Halifax bakery on a social mission wins business awards

Stone Hearth Bakery took home gold in the small business of the year category and silver in the innovative business of the year category at the 2017 Halifax Business Awards, hosted by the Halifax Chamber of Commerce.

'It gives you a sense of worth in holding a job and doing it well'

Stone Hearth Bakery has operated since 1982 and is located in the Bayers Road Centre. (Paul Palmeter/CBC)

A Halifax bakery aimed at helping people who live with mental illness and experience barriers to employment has won two business awards.

Stone Hearth Bakery took home gold in the small business of the year category and silver in the innovative business of the year category at the 2017 Halifax Business Awards, hosted by the Halifax Chamber of Commerce.

"From a social perspective we do good work and we are well-known in the social community," said Dave Rideout, CEO of MetroWorks Employment Association, the company that operates the bakery.

"But winning the business award actually validates our business model that we are actually running a good business here."

The bakery has won two awards in the 2017 Halifax Business Awards. (Paul Palmeter/CBC)

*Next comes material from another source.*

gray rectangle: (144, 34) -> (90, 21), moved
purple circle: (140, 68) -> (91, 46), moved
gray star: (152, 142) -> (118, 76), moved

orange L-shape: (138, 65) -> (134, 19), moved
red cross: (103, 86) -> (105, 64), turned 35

Established in 1982, Stone Hearth Bakery is located in the bowels of the Bayers Road Centre. The company takes all proceeds from the sale of bakery products and reinvests them into training and employment opportunities for people struggling to find work.

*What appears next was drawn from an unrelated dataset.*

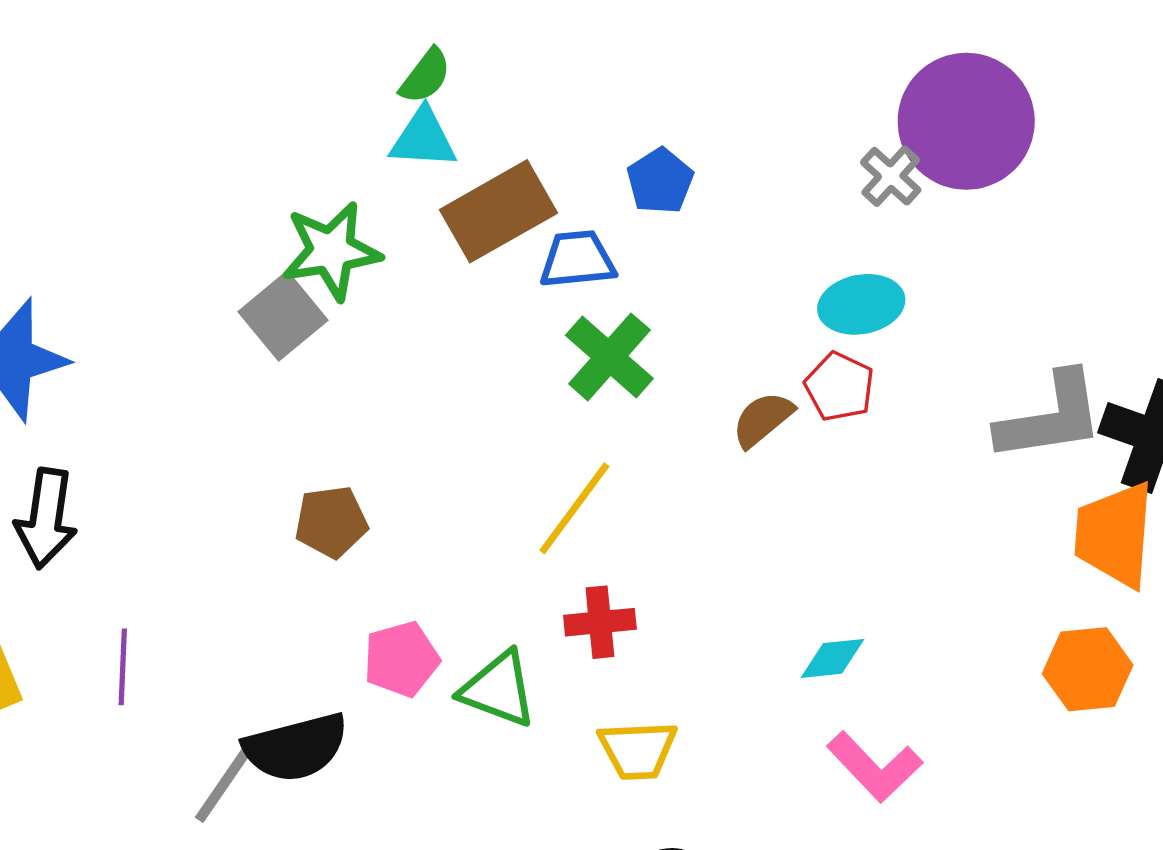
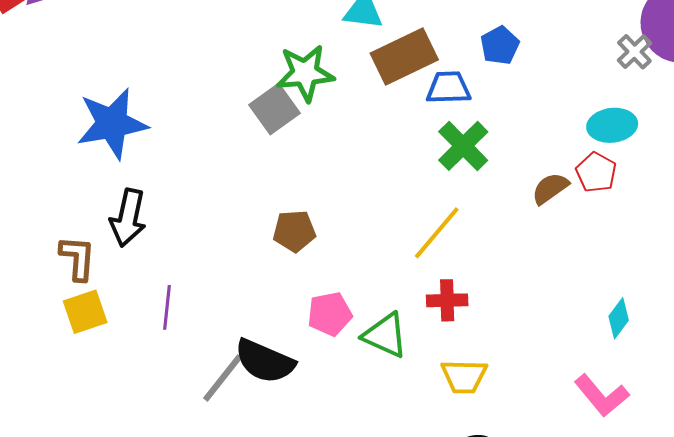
cyan diamond: (833, 658) -> (619, 318), moved, turned -51
black semicircle: (296, 747) -> (265, 361), turned 34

"Back in the 1980s, when the organization was relatively young, we were a world innovator in this blend of social enterprise and using these business models to help employ these disadvantaged people in our communities," said Rideout.

"People from all over the world came to Halifax and I think through the years we've been able to continue on that model."

'Lot of courage and inspiration'

Stone Hearth Bakery supplies European style bakery products to major grocery stores as well as restaurants.

Each year approximately 65 people go through the bakery training program.

"You have to have a lot of courage and inspiration, not only from yourself, but others who help you through the program," said Leah MacDonald, who went through the training program and sells bread at a Stone Hearth Bakery kiosk in Halifax.

"It gives you a sense of worth in holding a job and doing it well."